## Model Selection

This notebook should include preliminary and baseline modeling.
- Try as many different models as possible.
- Don't worry about hyperparameter tuning or cross validation here.
- Ideas include:
    - linear regression
    - support vector machines
    - random forest
    - xgboost

In [6]:
# import models and fit
import pandas as pd
import numpy as np
from sklearn.ensemble import RandomForestRegressor
from sklearn.model_selection import GridSearchCV
from sklearn.metrics import mean_absolute_error, r2_score, mean_squared_error

In [7]:
train_df = pd.read_csv('../processed/train.csv')
test_df = pd.read_csv('../processed/test.csv')


In [8]:
train_df.head()

Unnamed: 0,description.year_built,description.sold_price,description.baths,description.garage,description.stories,description.beds,num_days,central_air,dishwasher,fireplace,basement,price_per_sqft,median_value_per_sqft,description.type_encoded,city_encoded
0,1952,429000,2,2,1,4,93,0,0,1,0,239,1,1,54
1,2002,685000,3,1,2,3,128,1,1,0,1,323,0,2,51
2,1923,138000,2,1,2,3,57,1,1,0,1,76,0,1,29
3,2015,609000,3,3,1,3,95,1,1,1,1,210,1,1,32
4,1952,270000,1,2,1,4,66,0,1,1,1,208,1,1,35


In [9]:
X_train = train_df.drop(columns=['description.sold_price'])
y_train = train_df['description.sold_price']
X_test = test_df.drop(columns=['description.sold_price'])
y_test = test_df['description.sold_price']

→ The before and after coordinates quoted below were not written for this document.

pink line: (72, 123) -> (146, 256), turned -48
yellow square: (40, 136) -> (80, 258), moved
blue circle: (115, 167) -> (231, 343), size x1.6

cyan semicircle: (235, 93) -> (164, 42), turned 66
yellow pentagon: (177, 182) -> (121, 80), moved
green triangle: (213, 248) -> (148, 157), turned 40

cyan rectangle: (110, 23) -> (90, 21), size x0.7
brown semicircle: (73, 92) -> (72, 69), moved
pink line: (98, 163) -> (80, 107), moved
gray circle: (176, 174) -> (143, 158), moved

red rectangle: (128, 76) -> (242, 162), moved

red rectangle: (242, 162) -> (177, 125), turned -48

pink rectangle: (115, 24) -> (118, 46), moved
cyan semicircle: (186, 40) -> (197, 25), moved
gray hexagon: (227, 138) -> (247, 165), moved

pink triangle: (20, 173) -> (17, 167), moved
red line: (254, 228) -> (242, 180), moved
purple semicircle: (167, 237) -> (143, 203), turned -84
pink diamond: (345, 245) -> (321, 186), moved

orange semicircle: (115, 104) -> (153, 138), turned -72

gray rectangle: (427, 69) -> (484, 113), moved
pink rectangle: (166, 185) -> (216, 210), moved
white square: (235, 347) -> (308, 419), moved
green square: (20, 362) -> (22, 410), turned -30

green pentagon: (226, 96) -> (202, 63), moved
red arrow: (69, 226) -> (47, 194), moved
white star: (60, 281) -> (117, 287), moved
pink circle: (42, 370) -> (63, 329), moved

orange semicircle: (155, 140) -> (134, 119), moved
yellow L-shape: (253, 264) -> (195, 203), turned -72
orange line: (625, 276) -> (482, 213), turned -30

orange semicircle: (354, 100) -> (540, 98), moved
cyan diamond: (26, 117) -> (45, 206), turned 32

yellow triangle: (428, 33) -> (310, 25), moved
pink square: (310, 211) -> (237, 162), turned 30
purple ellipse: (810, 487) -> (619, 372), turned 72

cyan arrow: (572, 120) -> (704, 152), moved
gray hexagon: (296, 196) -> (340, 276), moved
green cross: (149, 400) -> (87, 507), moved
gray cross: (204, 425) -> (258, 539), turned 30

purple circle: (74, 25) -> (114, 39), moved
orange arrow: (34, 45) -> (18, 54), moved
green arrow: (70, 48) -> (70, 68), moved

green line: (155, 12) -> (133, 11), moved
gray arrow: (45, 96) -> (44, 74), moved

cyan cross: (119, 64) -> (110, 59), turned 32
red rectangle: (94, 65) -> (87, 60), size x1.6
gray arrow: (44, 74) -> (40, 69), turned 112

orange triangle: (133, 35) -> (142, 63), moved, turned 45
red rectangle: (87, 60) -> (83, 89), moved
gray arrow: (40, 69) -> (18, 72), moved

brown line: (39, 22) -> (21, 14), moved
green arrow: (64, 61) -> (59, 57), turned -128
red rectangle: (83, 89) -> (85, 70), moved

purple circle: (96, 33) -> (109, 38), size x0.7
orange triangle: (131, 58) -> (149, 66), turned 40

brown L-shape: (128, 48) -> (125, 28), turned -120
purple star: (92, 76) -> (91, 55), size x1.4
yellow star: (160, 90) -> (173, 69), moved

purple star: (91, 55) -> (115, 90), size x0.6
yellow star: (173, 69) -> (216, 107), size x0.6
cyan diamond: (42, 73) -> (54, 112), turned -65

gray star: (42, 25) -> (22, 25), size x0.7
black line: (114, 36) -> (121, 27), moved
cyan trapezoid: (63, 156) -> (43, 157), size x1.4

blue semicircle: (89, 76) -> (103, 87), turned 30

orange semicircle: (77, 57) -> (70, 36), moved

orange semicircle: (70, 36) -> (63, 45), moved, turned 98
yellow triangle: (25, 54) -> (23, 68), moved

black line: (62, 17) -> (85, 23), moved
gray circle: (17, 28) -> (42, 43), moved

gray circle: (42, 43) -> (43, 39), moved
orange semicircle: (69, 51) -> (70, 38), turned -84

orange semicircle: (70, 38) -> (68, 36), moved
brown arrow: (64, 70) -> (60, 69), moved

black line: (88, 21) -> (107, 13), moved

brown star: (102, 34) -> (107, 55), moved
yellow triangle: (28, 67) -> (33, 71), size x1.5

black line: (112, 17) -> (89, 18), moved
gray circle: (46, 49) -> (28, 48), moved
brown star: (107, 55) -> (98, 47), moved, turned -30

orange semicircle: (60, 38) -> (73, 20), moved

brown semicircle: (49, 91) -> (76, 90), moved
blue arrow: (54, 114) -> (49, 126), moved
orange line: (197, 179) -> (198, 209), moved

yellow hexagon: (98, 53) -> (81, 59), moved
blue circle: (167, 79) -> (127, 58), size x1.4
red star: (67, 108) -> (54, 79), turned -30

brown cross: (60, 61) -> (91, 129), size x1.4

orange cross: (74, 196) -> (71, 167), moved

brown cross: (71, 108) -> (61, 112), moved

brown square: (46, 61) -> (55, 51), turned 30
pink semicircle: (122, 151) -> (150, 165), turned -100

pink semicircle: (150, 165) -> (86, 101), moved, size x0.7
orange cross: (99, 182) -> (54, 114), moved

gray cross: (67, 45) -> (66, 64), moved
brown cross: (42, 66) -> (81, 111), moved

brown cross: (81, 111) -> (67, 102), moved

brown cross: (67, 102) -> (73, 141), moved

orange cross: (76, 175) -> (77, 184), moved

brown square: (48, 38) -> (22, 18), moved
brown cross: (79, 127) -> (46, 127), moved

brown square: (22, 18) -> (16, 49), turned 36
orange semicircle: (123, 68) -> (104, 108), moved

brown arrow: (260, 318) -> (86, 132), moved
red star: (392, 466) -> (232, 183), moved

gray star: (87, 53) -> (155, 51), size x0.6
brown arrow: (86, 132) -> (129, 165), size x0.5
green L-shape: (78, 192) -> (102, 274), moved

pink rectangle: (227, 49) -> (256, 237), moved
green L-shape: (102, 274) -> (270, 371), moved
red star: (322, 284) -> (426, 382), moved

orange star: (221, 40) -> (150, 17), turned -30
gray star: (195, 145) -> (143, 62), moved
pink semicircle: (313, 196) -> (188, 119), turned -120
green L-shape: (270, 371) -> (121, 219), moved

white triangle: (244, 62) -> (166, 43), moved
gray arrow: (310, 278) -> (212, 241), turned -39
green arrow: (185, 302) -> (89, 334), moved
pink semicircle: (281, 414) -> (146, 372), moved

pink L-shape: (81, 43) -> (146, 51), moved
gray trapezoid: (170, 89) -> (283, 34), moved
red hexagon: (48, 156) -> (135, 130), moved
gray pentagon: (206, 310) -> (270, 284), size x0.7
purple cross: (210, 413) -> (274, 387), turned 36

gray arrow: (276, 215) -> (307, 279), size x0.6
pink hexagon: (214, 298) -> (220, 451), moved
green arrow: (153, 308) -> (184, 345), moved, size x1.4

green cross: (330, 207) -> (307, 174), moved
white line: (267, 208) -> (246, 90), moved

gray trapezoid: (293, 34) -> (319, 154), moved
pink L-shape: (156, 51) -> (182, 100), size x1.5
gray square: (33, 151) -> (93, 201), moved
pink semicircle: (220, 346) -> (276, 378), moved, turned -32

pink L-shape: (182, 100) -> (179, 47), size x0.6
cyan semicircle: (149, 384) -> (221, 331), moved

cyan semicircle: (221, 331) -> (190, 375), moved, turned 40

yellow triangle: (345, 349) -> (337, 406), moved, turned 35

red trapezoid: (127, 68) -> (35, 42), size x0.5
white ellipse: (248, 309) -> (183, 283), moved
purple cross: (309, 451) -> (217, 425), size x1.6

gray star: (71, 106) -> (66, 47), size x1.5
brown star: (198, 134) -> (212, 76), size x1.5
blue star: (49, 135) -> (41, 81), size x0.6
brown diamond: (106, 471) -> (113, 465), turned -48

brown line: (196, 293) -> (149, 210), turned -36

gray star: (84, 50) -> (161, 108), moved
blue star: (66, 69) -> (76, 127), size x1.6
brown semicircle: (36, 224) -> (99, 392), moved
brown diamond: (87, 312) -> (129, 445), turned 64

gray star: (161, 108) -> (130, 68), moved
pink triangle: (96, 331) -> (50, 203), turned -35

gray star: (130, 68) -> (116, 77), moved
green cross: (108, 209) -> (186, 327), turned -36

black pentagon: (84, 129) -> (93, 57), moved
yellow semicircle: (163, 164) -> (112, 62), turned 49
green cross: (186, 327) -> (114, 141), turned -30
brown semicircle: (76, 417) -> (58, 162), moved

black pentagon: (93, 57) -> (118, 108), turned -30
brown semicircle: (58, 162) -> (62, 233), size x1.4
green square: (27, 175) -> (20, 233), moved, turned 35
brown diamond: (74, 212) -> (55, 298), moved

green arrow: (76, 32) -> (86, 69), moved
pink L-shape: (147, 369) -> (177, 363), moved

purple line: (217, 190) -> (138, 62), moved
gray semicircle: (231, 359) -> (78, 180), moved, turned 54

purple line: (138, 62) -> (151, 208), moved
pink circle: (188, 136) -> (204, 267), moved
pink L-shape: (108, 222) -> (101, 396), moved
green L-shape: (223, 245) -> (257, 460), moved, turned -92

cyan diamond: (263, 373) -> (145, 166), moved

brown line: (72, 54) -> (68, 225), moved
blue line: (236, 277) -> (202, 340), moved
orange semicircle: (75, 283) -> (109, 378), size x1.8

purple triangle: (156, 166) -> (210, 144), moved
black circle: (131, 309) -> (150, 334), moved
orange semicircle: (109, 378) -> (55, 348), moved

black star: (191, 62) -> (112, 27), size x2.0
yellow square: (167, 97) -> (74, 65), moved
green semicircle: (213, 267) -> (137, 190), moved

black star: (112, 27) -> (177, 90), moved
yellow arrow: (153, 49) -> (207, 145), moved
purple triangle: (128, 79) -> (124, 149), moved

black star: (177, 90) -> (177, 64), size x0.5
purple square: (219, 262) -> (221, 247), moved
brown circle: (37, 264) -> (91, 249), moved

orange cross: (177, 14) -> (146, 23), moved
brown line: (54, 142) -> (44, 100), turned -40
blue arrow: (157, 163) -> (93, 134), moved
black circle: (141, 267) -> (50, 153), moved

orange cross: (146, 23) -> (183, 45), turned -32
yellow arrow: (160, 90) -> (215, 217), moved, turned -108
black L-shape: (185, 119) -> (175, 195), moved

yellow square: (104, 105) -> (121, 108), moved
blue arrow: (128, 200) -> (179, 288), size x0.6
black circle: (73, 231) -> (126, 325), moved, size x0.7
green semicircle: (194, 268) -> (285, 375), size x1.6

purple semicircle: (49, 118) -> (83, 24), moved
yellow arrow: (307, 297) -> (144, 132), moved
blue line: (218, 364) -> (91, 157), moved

Consider what metrics you want to use to evaluate success.
- If you think about mean squared error, can we actually relate to the amount of error?
- Try root mean squared error so that error is closer to the original units (dollars)
- What does RMSE do to outliers?
- Is mean absolute error a good metric for this problem?
- What about R^2? Adjusted R^2?
- Briefly describe your reasons for picking the metrics you use

In [10]:
# Define the model
model = RandomForestRegressor()

# Define the parameter grid
param_grid = {
    'n_estimators': [100, 200, 300],  # 3 values
    'max_depth': [None, 10, 20, 30],  # 4 values
    'min_samples_split': [2, 5, 10],  # 3 values
    'min_samples_leaf': [1, 2, 4],  # 3 values
    'max_features': ['sqrt', 'log2', 0.5],  # 3 values
    'bootstrap': [True, False],  # 2 values
    'oob_score': [True],  # 1 value
    'ccp_alpha': [0.0, 0.001, 0.01],  # 3 values
    'max_leaf_nodes': [None, 50, 100],  # 3 values
    'min_impurity_decrease': [0.0, 0.0001, 0.001]  # 3 values
}

# Set up the grid search
grid_search = GridSearchCV(estimator=model, param_grid=param_grid, cv=5, n_jobs=-1, scoring='r2')

# Execute the search
grid_search.fit(X_train, y_train)

# Get the best model
best_model = grid_search.best_estimator_

# Make predictions
predictions = best_model.predict(X_test)

# Calculate scores
mae = mean_absolute_error(y_test, predictions)
r2 = r2_score(y_test, predictions)

# Calculate Adjusted R²
n = X_test.shape[0]  # Number of samples
p = X_test.shape[1]  # Number of features
adj_r2 = 1 - (1 - r2) * ((n - 1) / (n - p - 1))

# Print results
print(f"Best Parameters: {grid_search.best_params_}")
print(f"Mean Absolute Error: {mae}")
print(f"R² Score: {r2}")
print(f"Adjusted R² Score: {adj_r2}")

43740 fits failed out of a total of 87480.
The score on these train-test partitions for these parameters will be set to nan.
If these failures are not expected, you can try to debug them by setting error_score='raise'.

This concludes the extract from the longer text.